Wanzen und Flöhe fange ich mir schon mal nicht ein, frohlockte Theo innerlich. Und niemand setzt mir sauren Wein vor oder das Fleisch eines verreckten Pferdes, geschweige denn das eines Hundes. Keine Schlägerei, kein Stilett in der Leber, denn in diesem Haus geht es tatsächlich anständig und gesittet zu. Hier verkehren Menschen, die Wert auf eine gewisse Bequemlichkeit legen und keinen Geldmangel leiden. Henryn hat recht, das ist eine gute Adresse.
Selbstverständlich hielten zwei Türsteher sie auf, erstaunlich höfliche Männer, vor allem angesichts ihrer eigenen Körpermaße sowie angesichts der Kleidung ihrer beiden Gäste.
»Es ist kein Tisch mehr frei«, teilte einer der beiden ihnen mit. »Wenn ihr etwas Gutes essen und ein kühles Bier wollt, geht die Straße runter zum Tanzenden Feuer. Dort empfängt man euch mit offenen Armen. Und die Preise da können sich auch sehen lassen.«
»Diesen Rat würde ich nur zu gern beherzigen, aber wir werden hier erwartet«, antwortete Henryn ebenso höflich. »Herr Taled Gorh hat uns einbestellt.«
»Warum sagt Ihr das nicht gleich, mein Herr?«, erwiderte der Mann. »Begebt Euch bitte die Treppe hinauf. Herr Taled Gorh erwartet Euch im obersten Stock. Er hat bei uns eigens einen Raum für geschäftliche Treffen gemietet. Es ist die Tür mit dem geschnitzten Wildschwein.«
Während sie die breiten Stufen aus Eichenholz hochstiegen, sah Henryn sich aufmerksam um. Auf seinen Lippen lag ein zufriedenes Grinsen. Vor allem die Laternen aus Schmiedeeisen am Geländer begeisterten ihn.
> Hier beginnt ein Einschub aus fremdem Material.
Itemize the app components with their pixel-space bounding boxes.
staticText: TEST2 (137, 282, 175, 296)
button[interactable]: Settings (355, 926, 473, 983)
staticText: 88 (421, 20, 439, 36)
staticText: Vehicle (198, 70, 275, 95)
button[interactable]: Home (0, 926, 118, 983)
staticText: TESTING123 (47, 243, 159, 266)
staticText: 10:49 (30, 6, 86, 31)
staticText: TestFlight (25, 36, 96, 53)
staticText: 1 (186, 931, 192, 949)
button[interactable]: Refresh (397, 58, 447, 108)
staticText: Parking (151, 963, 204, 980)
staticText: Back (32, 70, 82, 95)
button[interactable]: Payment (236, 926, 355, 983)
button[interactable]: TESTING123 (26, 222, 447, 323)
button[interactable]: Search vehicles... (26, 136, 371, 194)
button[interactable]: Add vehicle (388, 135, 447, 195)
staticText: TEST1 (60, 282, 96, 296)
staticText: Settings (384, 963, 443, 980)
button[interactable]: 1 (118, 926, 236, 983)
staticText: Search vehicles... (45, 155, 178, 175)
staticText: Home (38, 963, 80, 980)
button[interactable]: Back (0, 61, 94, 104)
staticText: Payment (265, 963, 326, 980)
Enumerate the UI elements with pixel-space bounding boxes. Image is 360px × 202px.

»Irgendwann lebe ich auch in einem solchen Haus«, sagte er. »Mit wunderbarer Kleidung, einer schönen Frau, beflissenen Dienern und einem prallen Beutel voller Goldstücke.«
Im Unterschied zu ihm zeigte sich Theo von all der Pracht, den Teppichen, dem Samt und Kristall um ihn herum nicht beeindruckt. Da er nicht nur auf Marktplätzen auftrat, sondern auch in den Häusern der Reichen – einmal sogar im Palast des Herzogs von Trettin –, hatte er in seinem Leben schon genug Gold und Silber gesehen. Mittlerweile hielt er sogar Pferdeäpfel für wertvoller. Vergoldete Wandleisten und Pokale aus Bergkristall – darin sah er nur noch eine Marotte jener Reichen, die einfach zu viel Reichtum angehäuft hatten, aber niemals auf die Idee kamen, Bedürftigen zu helfen.
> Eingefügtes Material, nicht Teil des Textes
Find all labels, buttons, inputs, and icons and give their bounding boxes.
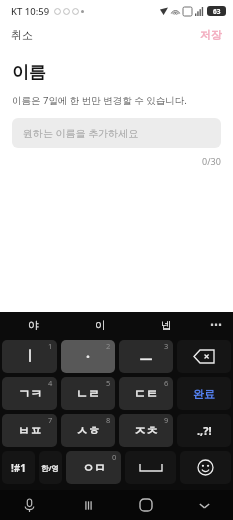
staticText: ㅂㅍ (18, 423, 42, 438)
button[interactable]: ㅣ (2, 340, 57, 373)
staticText: 이 (95, 319, 106, 332)
staticText: ㅡ (139, 348, 153, 366)
button[interactable]: Recents (59, 490, 117, 520)
staticText: 완료 (193, 387, 215, 401)
staticText: 5 (106, 378, 111, 388)
button[interactable]: 원하는 이름을 추가하세요 (12, 118, 221, 148)
button[interactable]: .,?! (177, 414, 231, 447)
button[interactable]: · (61, 340, 115, 373)
staticText: · (86, 347, 90, 366)
button[interactable]: ㄴㄹ (61, 377, 115, 410)
button[interactable]: ㅇㅁ (66, 451, 121, 484)
button[interactable]: 완료 (177, 377, 231, 410)
staticText: 3 (164, 341, 169, 351)
staticText: 0 (112, 452, 117, 462)
button[interactable]: 이 (67, 312, 133, 338)
staticText: 저장 (200, 28, 222, 42)
staticText: 이름은 7일에 한 번만 변경할 수 있습니다. (12, 94, 187, 107)
staticText: 0/30 (202, 155, 221, 167)
staticText: 한/영 (41, 463, 60, 473)
staticText: 취소 (11, 28, 33, 42)
button[interactable]: 취소 (0, 23, 44, 47)
staticText: 6 (164, 378, 169, 388)
button[interactable]: ㅅㅎ (61, 414, 115, 447)
staticText: ㄴㄹ (76, 386, 100, 401)
staticText: .,?! (197, 423, 212, 438)
button[interactable]: Space (125, 451, 176, 484)
staticText: !#1 (11, 461, 26, 475)
button[interactable]: !#1 (2, 451, 35, 484)
button[interactable]: Home (117, 490, 175, 520)
staticText: 4 (48, 378, 53, 388)
button[interactable]: Voice input (0, 490, 59, 520)
staticText: ㄷㅌ (134, 386, 158, 401)
button[interactable]: 야 (0, 312, 67, 338)
staticText: ㅈㅊ (134, 423, 158, 438)
staticText: ⋯ (210, 318, 222, 332)
staticText: 이름 (12, 62, 46, 83)
staticText: ㅇㅁ (82, 460, 106, 475)
staticText: ㅣ (23, 348, 37, 366)
button[interactable]: Backspace (177, 340, 231, 373)
button[interactable]: 한/영 (39, 451, 62, 484)
staticText: 1 (48, 341, 53, 351)
button[interactable]: ㄷㅌ (119, 377, 173, 410)
staticText: 야 (28, 319, 39, 332)
staticText: 원하는 이름을 추가하세요 (23, 126, 139, 140)
button[interactable]: 넵 (133, 312, 199, 338)
staticText: 2 (106, 341, 111, 351)
button[interactable]: More suggestions (199, 312, 233, 338)
button[interactable]: 저장 (189, 23, 233, 47)
staticText: 넵 (161, 319, 172, 332)
staticText: 9 (164, 415, 169, 425)
staticText: KT 10:59 (11, 5, 50, 18)
button[interactable]: Hide keyboard (175, 490, 233, 520)
button[interactable]: ㅡ (119, 340, 173, 373)
button[interactable]: ㅂㅍ (2, 414, 57, 447)
button[interactable]: ㄱㅋ (2, 377, 57, 410)
staticText: 7 (48, 415, 53, 425)
staticText: 63 (213, 7, 221, 16)
button[interactable]: ㅈㅊ (119, 414, 173, 447)
staticText: ㄱㅋ (18, 386, 42, 401)
button[interactable]: Emoji (180, 451, 231, 484)
staticText: ㅅㅎ (76, 423, 100, 438)
staticText: 8 (106, 415, 111, 425)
Im obersten Stockwerk riss Henryn die Tür mit dem meisterlich ausgeführten, wütenden und Dampf ausstoßenden Keiler auf, ohne vorher anzuklopfen.
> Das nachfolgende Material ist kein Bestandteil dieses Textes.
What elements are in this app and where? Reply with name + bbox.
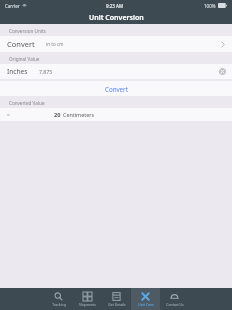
staticText: in to cm: [46, 41, 64, 47]
staticText: Centimeters: [63, 111, 94, 118]
staticText: Original Value: [9, 56, 40, 62]
button[interactable]: Inches: [0, 64, 232, 79]
staticText: Carrier: [5, 3, 20, 9]
staticText: Get Details: [108, 302, 126, 307]
staticText: Contact Us: [166, 302, 184, 307]
button[interactable]: Clear value: [219, 68, 226, 75]
staticText: 100%: [204, 3, 216, 9]
staticText: Conversion Units: [9, 28, 46, 34]
button[interactable]: Convert: [0, 36, 232, 52]
staticText: Unit Conv: [138, 302, 154, 307]
staticText: Convert: [7, 39, 35, 49]
button[interactable]: =: [0, 108, 232, 121]
button[interactable]: Get Details: [102, 288, 131, 310]
button[interactable]: Convert: [0, 81, 232, 96]
staticText: Shipments: [79, 302, 96, 307]
staticText: 9:23 AM: [106, 3, 124, 9]
button[interactable]: Shipments: [73, 288, 102, 310]
staticText: Converted Value: [9, 100, 45, 106]
staticText: 7.875: [39, 68, 53, 75]
other: Choose units: [221, 41, 225, 48]
button[interactable]: Unit Conv: [131, 288, 160, 310]
staticText: =: [7, 112, 10, 118]
staticText: Unit Conversion: [89, 13, 144, 23]
staticText: Inches: [7, 67, 28, 76]
button[interactable]: Contact Us: [160, 288, 189, 310]
staticText: 20: [54, 111, 61, 119]
staticText: Tracking: [52, 302, 66, 307]
staticText: Convert: [105, 85, 128, 93]
button[interactable]: Tracking: [44, 288, 73, 310]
»Du bist erstaunlich pünktlich«, bemerkte ein beleibter Mann mit rotem Gesicht und schweißglänzender Stirn.
Er musterte beide aufmerksam, und als er schwer atmend auf sie zukam, setzte er die Füße so, als hegte er Zweifel daran, dass die Eichendielen sein nicht unbeträchtliches Gewicht tragen würden.
»Ich weiß es zu schätzen, wenn man mich nicht warten lässt. Ist das dein Freund?«
»So ist es, Herr Gorh.«
»Sehr schön. Nehmt Platz und bedient euch. Wein, Früchte ... es ist alles da.«
Er deutete mit einer Geste auf den Tisch, wo eine Schale mit Obst und einige Flaschen mit Perlwein aus Savjatien standen. Die Etiketten zeigten allesamt einen Löwen, das Wappentier dieses Herzogtums.
»Solltet ihr hungrig sein, kann ich noch etwas Handfesteres bestellen«, versicherte der Antiquitätenhändler, wobei sein gewaltiger Wanst in Bewegung geriet, als könnte er es kaum erwarten, all die Gerichte und Delikatessen aufzunehmen, die der Koch dieses wunderbaren Hauses zuzubereiten verstand.
»Danke vielmals, aber wir wollen keine Umstände machen«, versicherte Theo, der ans Fenster trat und nach draußen spähte.
Henryn schenkte sich dagegen nur zu gern ein Glas Wein ein und bot auch Theo etwas an. Dieser wusste jedoch, wie schnell der berauschende Beerensaft die Aufmerksamkeit minderte und die Kontrolle über die eigenen Bewegungen schmälerte. Deshalb schüttelte er den Kopf.
»Könnte ich mir euren Fund jetzt einmal ansehen?«, erkundigte sich Gorh und rieb sich in Vorfreude bereits die Hände.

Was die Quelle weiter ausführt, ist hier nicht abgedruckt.